L’EPFL Extension School propose deux programmes certifiants, Applied Data Science: Machine Learning et Web Application Development. Les cours sont donnés en ligne mais chaque apprenant bénéficie d’un suivi personnalisé et peut demander une interaction vidéo avec son formateur. Pour obtenir le COS, l’apprenant doit notamment créer et défendre un projet personnel d’envergure démontrant qu’il a acquis toutes les connaissances requises.

«C’est vraiment très intense, mais c’est un avantage d’avoir au terme de la formation un diplôme reconnu par l’EPFL.»

«Dans le domaine numérique tout va très vite, et il faut régulièrement se mettre à jour, j’ai l’habitude d’apprendre par moi-même mais en ce qui concerne le Machine learning, il y a des notions que je n’arrivais pas à appréhender, c’est pourquoi j’ai décidé de suivre un cours en ligne. J’ai choisi un programme de l’EPFL en raison de la proximité.» Électronicien de formation et actuellement développeur IOS/Web, Germain Hugon, père de deux jeunes enfants a terminé le programme en huit mois, en parallèle à son job. «Cela demande beaucoup d’implication, c’est un programme exigeant, je crois que tout le monde est soulagé que j’aie terminé», sourit-il. Il n’a jamais suivi de formation universitaire et il est très heureux d’avoir un classieux certificat rouge EPFL.

Des profils variés

Agé de 21 ans, Valentin Kaelin fait aussi partie des étudiants qui ont obtenu un COS de l’EPFL, sans avoir de titre universitaire. «J’avais trois mois de libre avant d’effectuer mon service civil et j’étais intéressé par le développement web, le programme est vraiment bien conçu avec beaucoup d’exercices. Et puis grâce à ce certificat, je vais pouvoir inscrire cette formation sur mon CV.» Encourager l’acquisition de connaissances numériques au sein de la population, mais aussi permettre à des personnes de se perfectionner, de changer d’orientation ou encore de se former en vue de trouver du travail, sont autant d’objectifs de l’EPFL Extension School. Détentrice d’un Bachelor en technologie de l’information, et actuellement mère au foyer, Zuriati Balion est très fière d’avoir obtenu ce COS pour lequel elle a bûché de nombreuses soirées. «Je souhaite me remettre à travailler et j’espère que ce titre m’aidera.»

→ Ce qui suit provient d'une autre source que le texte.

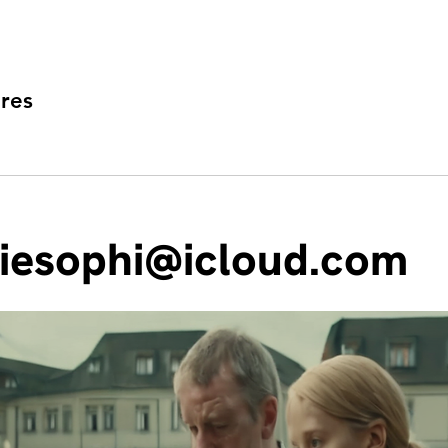
res
iesophi@icloud.com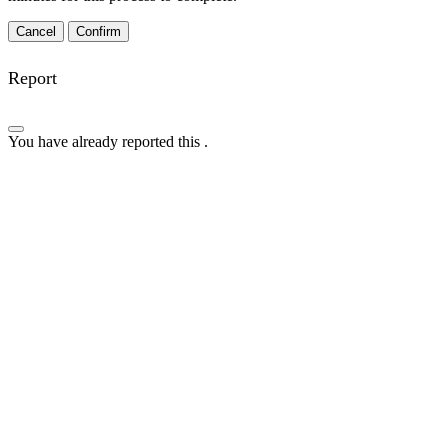
Confirm
Report
You have already reported this
.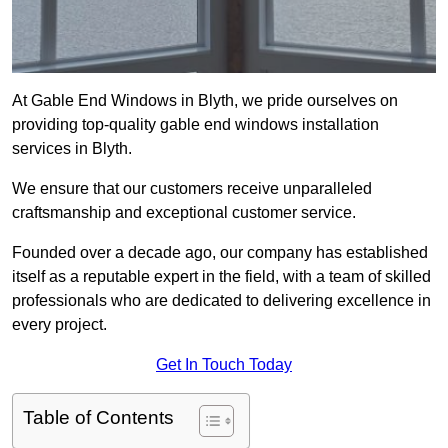
At Gable End Windows in Blyth, we pride ourselves on
providing top-quality gable end windows installation
services in Blyth.
We ensure that our customers receive unparalleled
craftsmanship and exceptional customer service.
Founded over a decade ago, our company has established
itself as a reputable expert in the field, with a team of skilled
professionals who are dedicated to delivering excellence in
every project.
Get In Touch Today
Table of Contents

Parmi la vingtaine d’apprenants à avoir décroché un COS figurent des profils aux parcours de vie et aux âges très divers. Adjoint scientifique d’études cliniques et docteur en ingénierie biomédicale, Philippe Terrier est un féru de formation continue. Alors lorsqu’il a vu que l’EPFL offrait une certification, il a sauté sur l’occasion. «C’est vraiment très intense, mais c’est un avantage d’avoir au terme de la formation un diplôme reconnu par l’EPFL.» Un avis largement partagé, surtout que le COS donne également droit à 15 crédits ects. Médecin de formation, qui a dû se reconvertir suite à un accident, Daniel Müller est devenu un pro de l’informatique. Il a développé un programme permettant d’anticiper la production d’énergie solaire en fonction des prévisions météo. «Ca marche, je l’utilise avec ma propre installation. Certains exercices et projets m’ont donné du fil à retordre, mais l’important c’est d’apprendre et je compte bien suivre les programmes suivants.» En 2019, l’EPFL Extension School proposera un nouveau programme, Applied Data Science: Communication and Visualization.